Visual Summary | Video-Based Reward Modeling for Computer-Use Agents

Here is a comprehensive, well-structured summary of the academic paper "Video-Based Reward Modeling for Computer-Use Agents":

Summary (Overview)

Main Contribution: Introduces a novel method for evaluating Computer-Use Agents (CUAs) by modeling rewards from execution videos (keyframe sequences of an agent's trajectory), which is independent of the agent's internal reasoning or actions.
Key Dataset: Introduces Execution Video Reward 53k (ExeVR-53k) dataset, containing 53k high-quality video-task-reward triplets for training reward models.
Key Technique: Proposes adversarial instruction translation to synthesize negative samples with step-level annotations, addressing the scarcity of failure data.
Key Innovation: Designs spatiotemporal token pruning (STP & TTP) to enable efficient learning from long, high-resolution execution videos by removing redundant tokens while preserving decisive UI changes.
Key Result: Fine-tunes an Execution Video Reward Model (ExeVRM) that achieves 84.7% accuracy and 87.7% recall on video-execution assessment, outperforming strong proprietary models like GPT-5.2 and Gemini-3 Pro across multiple platforms.

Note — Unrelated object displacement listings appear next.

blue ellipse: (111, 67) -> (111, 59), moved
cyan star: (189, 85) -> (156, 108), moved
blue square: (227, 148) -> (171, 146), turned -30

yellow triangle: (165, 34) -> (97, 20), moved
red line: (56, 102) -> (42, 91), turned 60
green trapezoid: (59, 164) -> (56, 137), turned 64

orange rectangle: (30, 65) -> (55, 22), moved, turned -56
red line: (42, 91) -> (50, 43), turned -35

Introduction and Theoretical Foundation

Background & Motivation: Computer-use agents are advancing rapidly, but scalable evaluation of whether an agent's trajectory truly fulfills a user instruction remains challenging. Traditional benchmarks rely on handcrafted scripts or task-specific rules, limiting scalability. A learned reward model that judges task success based on observable execution is a more flexible alternative.

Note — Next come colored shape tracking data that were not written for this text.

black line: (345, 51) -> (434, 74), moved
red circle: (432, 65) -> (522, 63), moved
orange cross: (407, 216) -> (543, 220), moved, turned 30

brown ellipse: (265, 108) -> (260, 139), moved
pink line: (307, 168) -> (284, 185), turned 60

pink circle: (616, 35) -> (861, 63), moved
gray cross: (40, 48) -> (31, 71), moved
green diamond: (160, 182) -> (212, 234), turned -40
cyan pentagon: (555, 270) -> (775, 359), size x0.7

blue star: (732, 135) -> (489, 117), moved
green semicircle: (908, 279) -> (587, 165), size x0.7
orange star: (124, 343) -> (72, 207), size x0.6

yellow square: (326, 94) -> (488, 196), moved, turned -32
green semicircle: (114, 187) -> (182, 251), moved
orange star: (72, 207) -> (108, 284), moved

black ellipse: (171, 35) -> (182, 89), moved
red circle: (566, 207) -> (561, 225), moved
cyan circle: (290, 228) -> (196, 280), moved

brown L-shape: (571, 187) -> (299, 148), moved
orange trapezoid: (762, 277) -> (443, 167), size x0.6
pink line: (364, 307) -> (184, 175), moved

Theoretical Basis: The research focuses on execution video—the observable sequence of interface states during interaction—as a method-agnostic representation comparable across different agent designs. This approach addresses two core challenges:

High Redundancy: CUA trajectories contain large static interface regions, while correctness depends on subtle local changes.
Limited Negative Supervision: Public datasets are dominated by successful trajectories, making it hard to build balanced training data for reward models.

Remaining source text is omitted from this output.